Screenshot 3: Definition of profile for a certain subject. In the first block (“Angaben zum Bereich”) the subject, collections and media are defined. The second block (“Parameter zur Ausleihanalyse”) allows for the input of the parameters used to calculate the weeding potential. The last block (“Parameter zur Vormerk-Analyse”) offers parameters used to calculate purchase recommendations based on the requests put on the individual items.
Screenshot 3.
Definition of profile for a certain subject. In the first block (“Angaben zum Bereich”) the subject, collections and media are defined. The second block (“Parameter zur Ausleihanalyse”) allows for the input of the parameters used to calculate the weeding potential. The last block (“Parameter zur Vormerk-Analyse”) offers parameters used to calculate purchase recommendations based on the requests put on the individual items.

Range parameters: At the University Duisburg-Essen, we use a three letter code in the shelfmark as subject categorization. Each subject has a certain range (e.g. biology: VNA-VTZ). In a dropdown menu, the main subject categories can be selected, setting the ranges automatically. In addition, one can define certain ranges or lists of shelfmarks or combinations of both to restrict the analysis to a certain range. Afterwards, two fields allow for a restriction to certain collections or media.
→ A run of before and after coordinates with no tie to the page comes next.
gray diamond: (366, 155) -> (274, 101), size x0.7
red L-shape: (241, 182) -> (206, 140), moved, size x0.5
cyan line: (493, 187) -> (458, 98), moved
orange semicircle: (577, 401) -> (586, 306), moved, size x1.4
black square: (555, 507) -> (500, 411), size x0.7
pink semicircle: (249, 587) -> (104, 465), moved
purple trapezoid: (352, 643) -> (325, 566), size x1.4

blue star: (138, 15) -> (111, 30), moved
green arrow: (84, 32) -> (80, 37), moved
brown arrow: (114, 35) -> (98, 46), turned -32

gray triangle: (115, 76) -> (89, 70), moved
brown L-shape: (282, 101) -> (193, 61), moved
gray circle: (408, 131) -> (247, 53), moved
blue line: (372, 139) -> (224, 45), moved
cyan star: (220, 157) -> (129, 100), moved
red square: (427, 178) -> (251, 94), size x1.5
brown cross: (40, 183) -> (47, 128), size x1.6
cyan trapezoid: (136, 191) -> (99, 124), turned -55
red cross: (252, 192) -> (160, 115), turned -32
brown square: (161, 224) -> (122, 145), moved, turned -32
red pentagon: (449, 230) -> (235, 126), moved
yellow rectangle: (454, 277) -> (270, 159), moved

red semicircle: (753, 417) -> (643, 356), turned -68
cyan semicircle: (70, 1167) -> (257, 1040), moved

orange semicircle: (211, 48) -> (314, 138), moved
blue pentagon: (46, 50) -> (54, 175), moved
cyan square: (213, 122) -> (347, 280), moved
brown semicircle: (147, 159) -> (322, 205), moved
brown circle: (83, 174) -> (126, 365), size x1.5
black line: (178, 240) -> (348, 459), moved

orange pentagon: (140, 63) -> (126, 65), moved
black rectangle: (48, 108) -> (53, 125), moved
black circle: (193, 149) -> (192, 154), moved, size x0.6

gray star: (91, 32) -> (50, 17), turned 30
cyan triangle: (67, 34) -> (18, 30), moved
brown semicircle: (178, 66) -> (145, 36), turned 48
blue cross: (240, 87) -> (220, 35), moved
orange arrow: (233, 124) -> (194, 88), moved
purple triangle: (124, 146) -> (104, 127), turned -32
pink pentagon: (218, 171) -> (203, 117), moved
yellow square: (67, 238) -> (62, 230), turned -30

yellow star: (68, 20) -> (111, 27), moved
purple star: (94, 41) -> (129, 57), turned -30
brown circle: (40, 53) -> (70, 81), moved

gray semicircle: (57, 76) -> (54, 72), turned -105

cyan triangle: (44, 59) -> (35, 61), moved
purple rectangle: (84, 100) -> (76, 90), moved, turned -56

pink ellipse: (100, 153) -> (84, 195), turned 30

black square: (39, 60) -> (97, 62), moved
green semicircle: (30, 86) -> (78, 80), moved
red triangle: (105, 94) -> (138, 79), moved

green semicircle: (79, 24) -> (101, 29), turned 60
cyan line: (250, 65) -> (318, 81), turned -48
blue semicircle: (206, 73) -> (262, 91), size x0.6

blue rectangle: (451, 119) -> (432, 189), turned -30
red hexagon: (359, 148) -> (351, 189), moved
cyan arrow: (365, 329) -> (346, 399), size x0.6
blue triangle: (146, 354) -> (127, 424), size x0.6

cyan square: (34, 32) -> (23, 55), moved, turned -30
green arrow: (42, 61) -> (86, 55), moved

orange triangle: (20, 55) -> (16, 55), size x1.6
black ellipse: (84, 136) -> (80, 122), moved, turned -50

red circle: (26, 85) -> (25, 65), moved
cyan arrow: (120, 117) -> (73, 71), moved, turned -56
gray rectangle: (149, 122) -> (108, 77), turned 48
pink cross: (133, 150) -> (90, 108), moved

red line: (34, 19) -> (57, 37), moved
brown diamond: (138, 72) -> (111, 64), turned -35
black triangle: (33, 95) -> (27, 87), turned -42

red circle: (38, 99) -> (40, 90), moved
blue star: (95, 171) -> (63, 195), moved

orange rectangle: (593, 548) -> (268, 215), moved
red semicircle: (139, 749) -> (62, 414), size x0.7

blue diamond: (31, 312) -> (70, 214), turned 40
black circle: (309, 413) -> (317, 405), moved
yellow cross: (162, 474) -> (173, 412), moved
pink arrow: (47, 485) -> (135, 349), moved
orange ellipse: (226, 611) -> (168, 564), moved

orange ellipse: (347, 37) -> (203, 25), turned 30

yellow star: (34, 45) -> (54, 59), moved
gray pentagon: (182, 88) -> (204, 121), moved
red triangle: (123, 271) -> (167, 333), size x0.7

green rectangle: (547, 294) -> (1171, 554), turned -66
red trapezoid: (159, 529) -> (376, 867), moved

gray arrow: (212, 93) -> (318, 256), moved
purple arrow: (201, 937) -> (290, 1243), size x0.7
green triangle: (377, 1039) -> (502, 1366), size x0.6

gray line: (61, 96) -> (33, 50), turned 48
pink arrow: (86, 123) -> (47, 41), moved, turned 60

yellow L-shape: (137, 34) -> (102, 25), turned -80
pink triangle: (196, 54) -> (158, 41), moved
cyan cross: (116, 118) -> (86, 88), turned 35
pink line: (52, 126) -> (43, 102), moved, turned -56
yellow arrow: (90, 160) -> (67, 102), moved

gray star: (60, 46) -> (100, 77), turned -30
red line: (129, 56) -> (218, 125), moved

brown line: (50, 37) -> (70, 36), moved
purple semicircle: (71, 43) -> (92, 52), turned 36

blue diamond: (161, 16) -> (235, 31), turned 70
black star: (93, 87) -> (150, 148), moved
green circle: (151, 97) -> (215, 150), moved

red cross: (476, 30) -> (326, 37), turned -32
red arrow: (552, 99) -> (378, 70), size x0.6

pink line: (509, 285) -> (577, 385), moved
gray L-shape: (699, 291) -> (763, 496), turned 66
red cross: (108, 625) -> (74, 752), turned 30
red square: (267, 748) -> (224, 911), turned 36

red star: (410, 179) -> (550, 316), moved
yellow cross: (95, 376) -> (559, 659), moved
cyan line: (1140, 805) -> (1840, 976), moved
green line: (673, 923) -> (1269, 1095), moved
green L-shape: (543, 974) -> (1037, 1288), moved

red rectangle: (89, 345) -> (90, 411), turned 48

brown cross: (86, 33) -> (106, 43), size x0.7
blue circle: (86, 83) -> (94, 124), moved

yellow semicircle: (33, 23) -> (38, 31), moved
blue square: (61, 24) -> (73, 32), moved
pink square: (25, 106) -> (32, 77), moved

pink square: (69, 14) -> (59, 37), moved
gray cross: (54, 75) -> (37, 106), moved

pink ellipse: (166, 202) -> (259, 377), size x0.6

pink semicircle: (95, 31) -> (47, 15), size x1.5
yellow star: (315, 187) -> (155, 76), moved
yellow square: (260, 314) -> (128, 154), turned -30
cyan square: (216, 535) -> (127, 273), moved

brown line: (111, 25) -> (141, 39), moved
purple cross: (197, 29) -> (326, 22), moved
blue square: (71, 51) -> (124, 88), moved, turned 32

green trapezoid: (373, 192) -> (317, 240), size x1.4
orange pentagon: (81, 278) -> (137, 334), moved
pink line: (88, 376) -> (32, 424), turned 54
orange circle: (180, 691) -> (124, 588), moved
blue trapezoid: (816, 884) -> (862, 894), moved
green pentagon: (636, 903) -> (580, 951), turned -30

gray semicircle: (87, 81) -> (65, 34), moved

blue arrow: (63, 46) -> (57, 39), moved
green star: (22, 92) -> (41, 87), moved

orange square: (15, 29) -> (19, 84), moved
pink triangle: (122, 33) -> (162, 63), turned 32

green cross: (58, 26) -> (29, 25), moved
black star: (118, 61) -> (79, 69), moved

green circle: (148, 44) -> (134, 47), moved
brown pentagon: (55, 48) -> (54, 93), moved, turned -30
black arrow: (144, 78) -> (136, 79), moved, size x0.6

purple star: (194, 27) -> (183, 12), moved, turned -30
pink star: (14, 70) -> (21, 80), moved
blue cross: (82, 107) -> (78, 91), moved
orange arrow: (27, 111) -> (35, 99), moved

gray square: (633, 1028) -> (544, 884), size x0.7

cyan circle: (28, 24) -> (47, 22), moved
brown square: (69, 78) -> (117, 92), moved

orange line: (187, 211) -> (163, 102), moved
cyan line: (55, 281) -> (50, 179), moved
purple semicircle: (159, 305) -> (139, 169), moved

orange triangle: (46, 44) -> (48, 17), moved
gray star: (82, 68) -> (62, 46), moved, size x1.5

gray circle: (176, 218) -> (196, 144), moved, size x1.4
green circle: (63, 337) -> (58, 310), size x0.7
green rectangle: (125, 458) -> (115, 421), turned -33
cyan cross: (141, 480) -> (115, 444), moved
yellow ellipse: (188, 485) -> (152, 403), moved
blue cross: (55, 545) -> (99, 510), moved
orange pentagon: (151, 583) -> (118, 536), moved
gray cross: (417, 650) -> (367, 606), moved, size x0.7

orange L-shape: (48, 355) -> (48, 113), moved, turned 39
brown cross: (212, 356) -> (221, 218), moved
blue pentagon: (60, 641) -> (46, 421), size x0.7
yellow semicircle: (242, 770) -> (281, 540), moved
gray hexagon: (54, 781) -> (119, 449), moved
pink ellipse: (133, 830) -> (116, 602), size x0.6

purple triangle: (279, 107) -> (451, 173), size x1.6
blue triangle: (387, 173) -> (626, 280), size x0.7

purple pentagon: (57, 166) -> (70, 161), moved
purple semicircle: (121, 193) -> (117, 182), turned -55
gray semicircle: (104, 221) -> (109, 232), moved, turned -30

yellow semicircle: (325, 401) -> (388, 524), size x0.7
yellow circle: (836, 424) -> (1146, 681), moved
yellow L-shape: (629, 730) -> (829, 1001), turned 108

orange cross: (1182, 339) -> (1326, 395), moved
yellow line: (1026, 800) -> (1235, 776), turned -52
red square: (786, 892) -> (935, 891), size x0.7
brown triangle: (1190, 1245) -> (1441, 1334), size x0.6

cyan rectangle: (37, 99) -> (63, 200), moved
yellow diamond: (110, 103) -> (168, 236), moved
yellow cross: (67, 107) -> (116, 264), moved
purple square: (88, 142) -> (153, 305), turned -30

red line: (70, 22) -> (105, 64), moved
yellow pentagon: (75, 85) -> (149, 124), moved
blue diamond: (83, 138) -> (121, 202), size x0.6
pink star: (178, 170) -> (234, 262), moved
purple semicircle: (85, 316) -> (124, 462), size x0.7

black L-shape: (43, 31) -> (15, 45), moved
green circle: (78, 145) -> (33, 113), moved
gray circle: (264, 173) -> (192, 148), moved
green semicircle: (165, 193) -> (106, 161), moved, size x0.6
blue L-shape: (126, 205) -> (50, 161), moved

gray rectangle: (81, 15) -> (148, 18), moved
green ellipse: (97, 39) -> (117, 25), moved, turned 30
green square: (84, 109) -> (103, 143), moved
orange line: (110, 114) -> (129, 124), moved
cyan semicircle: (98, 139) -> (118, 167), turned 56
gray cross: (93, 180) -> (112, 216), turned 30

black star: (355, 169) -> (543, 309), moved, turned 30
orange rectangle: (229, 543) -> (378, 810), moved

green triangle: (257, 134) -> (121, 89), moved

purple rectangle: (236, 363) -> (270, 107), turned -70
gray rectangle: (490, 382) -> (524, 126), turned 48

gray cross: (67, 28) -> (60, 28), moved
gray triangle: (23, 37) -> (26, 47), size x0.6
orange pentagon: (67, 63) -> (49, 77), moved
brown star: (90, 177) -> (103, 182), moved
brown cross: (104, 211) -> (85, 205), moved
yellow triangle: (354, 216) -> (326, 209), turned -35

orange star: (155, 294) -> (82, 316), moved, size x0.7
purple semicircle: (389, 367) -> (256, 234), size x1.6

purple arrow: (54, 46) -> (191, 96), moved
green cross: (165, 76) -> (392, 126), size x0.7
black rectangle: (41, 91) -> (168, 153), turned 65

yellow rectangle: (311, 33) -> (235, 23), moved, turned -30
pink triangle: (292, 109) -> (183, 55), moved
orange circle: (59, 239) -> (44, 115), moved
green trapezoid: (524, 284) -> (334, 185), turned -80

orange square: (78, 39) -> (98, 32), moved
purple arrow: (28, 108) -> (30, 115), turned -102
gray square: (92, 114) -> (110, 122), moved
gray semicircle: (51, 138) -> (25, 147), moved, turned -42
Loan analysis parameters: In the next part, the time range and the two reserves mentioned above are defined as well as a minimum time range; media have to be in stock before they might be selected for weeding. For the display of lists, the minimum value of the weeding proposal can be defined as well. In addition, an optional email address can be entered, to which a bcc of a weeding decision is sent for additional archiving purposes (a copy of the final list is always stored as XML file on the server).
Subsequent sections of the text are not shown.